• _Exercise directions_
A verbatim copy of the data is wanted, minus any picture in it.
──────── Supplied records
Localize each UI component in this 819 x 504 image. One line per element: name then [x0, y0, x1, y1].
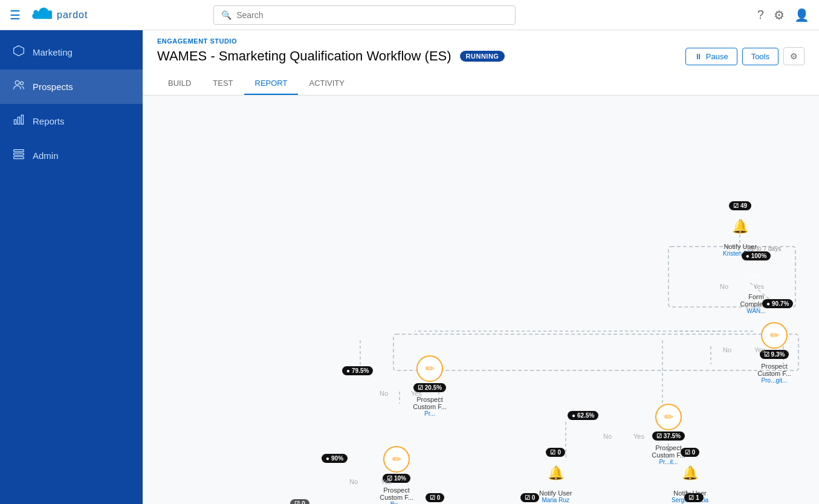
sidebar-item-label-reports: Reports	[33, 116, 65, 126]
node-icon-diamond-3: ✏	[655, 404, 682, 430]
node-badge-90pct: ●90%	[322, 454, 348, 463]
gear-button[interactable]: ⚙	[783, 47, 804, 65]
topbar-right-icons: ? ⚙ 👤	[757, 8, 809, 22]
pause-button[interactable]: ⏸ Pause	[685, 48, 737, 65]
workflow-canvas[interactable]: ☑ 49 🔔 Notify User Kristen Baird Up to 7…	[143, 95, 819, 504]
topbar: ☰ pardot 🔍 ? ⚙ 👤	[0, 0, 819, 30]
sidebar-item-reports[interactable]: Reports	[0, 104, 143, 138]
node-badge-0-s2: ☑0	[426, 493, 445, 502]
branch-yes-left: Yes	[381, 478, 392, 485]
page-title: WAMES - Smarketing Qualification Workflo…	[157, 48, 452, 64]
sidebar-item-label-marketing: Marketing	[33, 47, 73, 57]
svg-rect-7	[14, 157, 24, 158]
node-badge-62.5pct-container: ●62.5%	[568, 411, 598, 422]
node-label-prospect-2: Prospect Custom F...	[406, 396, 454, 410]
branch-yes-p2: Yes	[411, 390, 422, 397]
svg-rect-20	[393, 334, 798, 370]
search-icon: 🔍	[221, 10, 231, 20]
breadcrumb: ENGAGEMENT STUDIO	[157, 37, 804, 45]
node-badge-49: ☑ 49	[729, 201, 751, 210]
tab-activity[interactable]: ACTIVITY	[298, 73, 355, 95]
prospects-icon	[12, 79, 25, 94]
salesforce-logo-icon	[30, 7, 52, 24]
header-actions: ⏸ Pause Tools ⚙	[685, 47, 804, 65]
tab-bar: BUILD TEST REPORT ACTIVITY	[157, 73, 804, 95]
search-bar[interactable]: 🔍	[213, 5, 516, 25]
user-icon[interactable]: 👤	[794, 8, 809, 22]
tab-build[interactable]: BUILD	[157, 73, 202, 95]
node-badge-0-pl: ☑0	[290, 499, 309, 504]
node-badge-0-maria: ☑0	[546, 448, 565, 457]
status-badge: RUNNING	[460, 51, 505, 62]
node-notify-sergio2[interactable]: ☑0 🔔 Notify User Sergio Garcia	[416, 493, 453, 504]
canvas-inner: ☑ 49 🔔 Notify User Kristen Baird Up to 7…	[143, 95, 819, 504]
admin-icon	[12, 148, 25, 163]
node-icon-diamond-4: ✏	[383, 446, 410, 473]
app-logo: pardot	[30, 7, 88, 24]
svg-point-1	[21, 82, 24, 85]
svg-rect-4	[21, 115, 23, 124]
node-badge-62.5pct: ●62.5%	[568, 411, 598, 420]
node-sublabel-prospect-1: Pro...git...	[762, 377, 788, 384]
tab-test[interactable]: TEST	[202, 73, 244, 95]
svg-rect-3	[18, 117, 19, 124]
node-badge-0-sergio: ☑0	[681, 448, 700, 457]
sidebar-item-marketing[interactable]: Marketing	[0, 35, 143, 69]
tab-report[interactable]: REPORT	[244, 73, 299, 95]
pardot-logo-text: pardot	[57, 10, 88, 21]
node-badge-90pct-container: ●90%	[322, 454, 348, 465]
branch-yes-p1: Yes	[754, 346, 765, 354]
settings-icon[interactable]: ⚙	[774, 8, 785, 22]
node-label-prospect-4: Prospect Custom F...	[372, 486, 421, 501]
node-badge-90.7pct: ●90.7%	[762, 299, 793, 308]
node-badge-1-natalia: ☑1	[684, 493, 704, 502]
node-badge-79.5pct: ●79.5%	[342, 366, 373, 375]
node-prospect-custom-4[interactable]: ✏ ☑10% Prospect Custom F... Bu...	[372, 446, 421, 504]
branch-no-p2: No	[380, 390, 388, 397]
branch-no-p1: No	[723, 346, 731, 354]
node-notify-sergio3[interactable]: ☑0 🔔 Notify User Sergio Garcia	[511, 493, 548, 504]
branch-no-p3: No	[603, 433, 612, 440]
hamburger-menu[interactable]: ☰	[10, 8, 21, 22]
sidebar-item-label-admin: Admin	[33, 150, 59, 161]
node-badge-37.5pct: ☑37.5%	[652, 431, 685, 441]
connector-svg	[143, 95, 819, 504]
marketing-icon	[12, 45, 25, 60]
workflow-title-row: WAMES - Smarketing Qualification Workflo…	[157, 47, 804, 65]
node-icon-bell-sergio: 🔔	[676, 459, 705, 488]
circle-icon: ●	[746, 253, 749, 259]
node-icon-bell: 🔔	[726, 212, 755, 241]
node-partial-left[interactable]: ☑0 🔔 ...ser ...ruz	[285, 499, 314, 504]
node-notify-natalia[interactable]: ☑1 🔔 Notify User Natalia Bergareche	[670, 493, 718, 504]
node-prospect-custom-2[interactable]: ✏ ☑20.5% Prospect Custom F... Pr...	[406, 355, 454, 417]
branch-no-left: No	[349, 478, 358, 485]
branch-yes-p3: Yes	[633, 433, 644, 440]
svg-rect-6	[14, 153, 24, 155]
reports-icon	[12, 114, 25, 129]
branch-yes-form: Yes	[753, 283, 764, 290]
help-icon[interactable]: ?	[757, 8, 764, 22]
node-badge-79.5pct-container: ●79.5%	[342, 366, 373, 377]
svg-rect-5	[14, 150, 24, 152]
node-label-prospect-1: Prospect Custom F...	[750, 363, 798, 377]
svg-point-0	[15, 81, 19, 85]
page-header: ENGAGEMENT STUDIO WAMES - Smarketing Qua…	[143, 30, 819, 95]
pause-icon: ⏸	[694, 52, 702, 61]
main-layout: Marketing Prospects Reports Admin ENGAGE…	[0, 30, 819, 504]
node-badge-100pct: ● 100%	[742, 251, 771, 260]
svg-rect-2	[15, 120, 16, 124]
sidebar-item-admin[interactable]: Admin	[0, 138, 143, 173]
node-sublabel-prospect-2: Pr...	[424, 410, 435, 417]
tools-button[interactable]: Tools	[742, 48, 779, 65]
node-icon-diamond-2: ✏	[416, 355, 443, 382]
node-icon-bell-maria: 🔔	[541, 459, 570, 488]
node-icon-diamond-1: ✏	[761, 322, 788, 349]
search-input[interactable]	[236, 10, 508, 20]
sidebar-item-label-prospects: Prospects	[33, 82, 73, 92]
sidebar: Marketing Prospects Reports Admin	[0, 30, 143, 504]
check-icon: ☑	[733, 202, 739, 209]
sidebar-item-prospects[interactable]: Prospects	[0, 69, 143, 104]
node-badge-0-s3: ☑0	[520, 493, 540, 502]
branch-no-form: No	[720, 283, 728, 290]
node-sublabel-prospect-4: Bu...	[390, 501, 403, 504]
────────────────
• _Worked solution_
Localize each UI component in this 819 x 504 image. One line per element: name then [x0, y0, x1, y1].
sidebar-item-label-reports: Reports	[33, 116, 65, 126]
node-icon-diamond-3: ✏	[655, 404, 682, 430]
node-badge-90pct: ●90%	[322, 454, 348, 463]
gear-button[interactable]: ⚙	[783, 47, 804, 65]
topbar-right-icons: ? ⚙ 👤	[757, 8, 809, 22]
pause-button[interactable]: ⏸ Pause	[685, 48, 737, 65]
workflow-canvas[interactable]: ☑ 49 🔔 Notify User Kristen Baird Up to 7…	[143, 95, 819, 504]
topbar: ☰ pardot 🔍 ? ⚙ 👤	[0, 0, 819, 30]
sidebar-item-reports[interactable]: Reports	[0, 104, 143, 138]
node-badge-0-s2: ☑0	[426, 493, 445, 502]
branch-yes-left: Yes	[381, 478, 392, 485]
page-title: WAMES - Smarketing Qualification Workflo…	[157, 48, 452, 64]
sidebar-item-label-marketing: Marketing	[33, 47, 73, 57]
svg-rect-7	[14, 157, 24, 158]
node-badge-62.5pct-container: ●62.5%	[568, 411, 598, 422]
node-label-prospect-2: Prospect Custom F...	[406, 396, 454, 410]
branch-yes-p2: Yes	[411, 390, 422, 397]
svg-rect-20	[393, 334, 798, 370]
search-icon: 🔍	[221, 10, 231, 20]
breadcrumb: ENGAGEMENT STUDIO	[157, 37, 804, 45]
node-badge-49: ☑ 49	[729, 201, 751, 210]
tab-activity[interactable]: ACTIVITY	[298, 73, 355, 95]
prospects-icon	[12, 79, 25, 94]
salesforce-logo-icon	[30, 7, 52, 24]
header-actions: ⏸ Pause Tools ⚙	[685, 47, 804, 65]
tab-bar: BUILD TEST REPORT ACTIVITY	[157, 73, 804, 95]
search-bar[interactable]: 🔍	[213, 5, 516, 25]
user-icon[interactable]: 👤	[794, 8, 809, 22]
tab-build[interactable]: BUILD	[157, 73, 202, 95]
node-badge-0-pl: ☑0	[290, 499, 309, 504]
node-badge-0-maria: ☑0	[546, 448, 565, 457]
status-badge: RUNNING	[460, 51, 505, 62]
node-notify-sergio2[interactable]: ☑0 🔔 Notify User Sergio Garcia	[416, 493, 453, 504]
canvas-inner: ☑ 49 🔔 Notify User Kristen Baird Up to 7…	[143, 95, 819, 504]
admin-icon	[12, 148, 25, 163]
node-icon-diamond-4: ✏	[383, 446, 410, 473]
app-logo: pardot	[30, 7, 88, 24]
svg-point-1	[21, 82, 24, 85]
svg-rect-4	[21, 115, 23, 124]
node-badge-62.5pct: ●62.5%	[568, 411, 598, 420]
node-sublabel-prospect-1: Pro...git...	[762, 377, 788, 384]
tab-test[interactable]: TEST	[202, 73, 244, 95]
svg-rect-3	[18, 117, 19, 124]
node-badge-0-sergio: ☑0	[681, 448, 700, 457]
sidebar-item-marketing[interactable]: Marketing	[0, 35, 143, 69]
tab-report[interactable]: REPORT	[244, 73, 299, 95]
pardot-logo-text: pardot	[57, 10, 88, 21]
node-badge-90pct-container: ●90%	[322, 454, 348, 465]
branch-yes-p1: Yes	[754, 346, 765, 354]
settings-icon[interactable]: ⚙	[774, 8, 785, 22]
node-label-prospect-4: Prospect Custom F...	[372, 486, 421, 501]
node-badge-90.7pct: ●90.7%	[762, 299, 793, 308]
node-badge-1-natalia: ☑1	[684, 493, 704, 502]
node-badge-79.5pct: ●79.5%	[342, 366, 373, 375]
node-prospect-custom-4[interactable]: ✏ ☑10% Prospect Custom F... Bu...	[372, 446, 421, 504]
branch-no-p2: No	[380, 390, 388, 397]
branch-no-p1: No	[723, 346, 731, 354]
node-notify-sergio3[interactable]: ☑0 🔔 Notify User Sergio Garcia	[511, 493, 548, 504]
branch-no-p3: No	[603, 433, 612, 440]
hamburger-menu[interactable]: ☰	[10, 8, 21, 22]
sidebar-item-label-admin: Admin	[33, 150, 59, 161]
node-badge-37.5pct: ☑37.5%	[652, 431, 685, 441]
connector-svg	[143, 95, 819, 504]
marketing-icon	[12, 45, 25, 60]
workflow-title-row: WAMES - Smarketing Qualification Workflo…	[157, 47, 804, 65]
node-icon-bell-sergio: 🔔	[676, 459, 705, 488]
circle-icon: ●	[746, 253, 749, 259]
node-icon-bell: 🔔	[726, 212, 755, 241]
node-partial-left[interactable]: ☑0 🔔 ...ser ...ruz	[285, 499, 314, 504]
node-notify-natalia[interactable]: ☑1 🔔 Notify User Natalia Bergareche	[670, 493, 718, 504]
node-prospect-custom-2[interactable]: ✏ ☑20.5% Prospect Custom F... Pr...	[406, 355, 454, 417]
branch-no-left: No	[349, 478, 358, 485]
branch-yes-p3: Yes	[633, 433, 644, 440]
svg-rect-6	[14, 153, 24, 155]
reports-icon	[12, 114, 25, 129]
branch-yes-form: Yes	[753, 283, 764, 290]
help-icon[interactable]: ?	[757, 8, 764, 22]
node-badge-79.5pct-container: ●79.5%	[342, 366, 373, 377]
svg-rect-5	[14, 150, 24, 152]
node-label-prospect-1: Prospect Custom F...	[750, 363, 798, 377]
svg-point-0	[15, 81, 19, 85]
page-header: ENGAGEMENT STUDIO WAMES - Smarketing Qua…	[143, 30, 819, 95]
pause-icon: ⏸	[694, 52, 702, 61]
main-layout: Marketing Prospects Reports Admin ENGAGE…	[0, 30, 819, 504]
node-badge-100pct: ● 100%	[742, 251, 771, 260]
svg-rect-2	[15, 120, 16, 124]
sidebar-item-admin[interactable]: Admin	[0, 138, 143, 173]
node-sublabel-prospect-2: Pr...	[424, 410, 435, 417]
tools-button[interactable]: Tools	[742, 48, 779, 65]
node-icon-diamond-2: ✏	[416, 355, 443, 382]
node-icon-bell-maria: 🔔	[541, 459, 570, 488]
node-icon-diamond-1: ✏	[761, 322, 788, 349]
search-input[interactable]	[236, 10, 508, 20]
sidebar-item-label-prospects: Prospects	[33, 82, 73, 92]
sidebar: Marketing Prospects Reports Admin	[0, 30, 143, 504]
check-icon: ☑	[733, 202, 739, 209]
sidebar-item-prospects[interactable]: Prospects	[0, 69, 143, 104]
node-badge-0-s3: ☑0	[520, 493, 540, 502]
branch-no-form: No	[720, 283, 728, 290]
node-sublabel-prospect-4: Bu...	[390, 501, 403, 504]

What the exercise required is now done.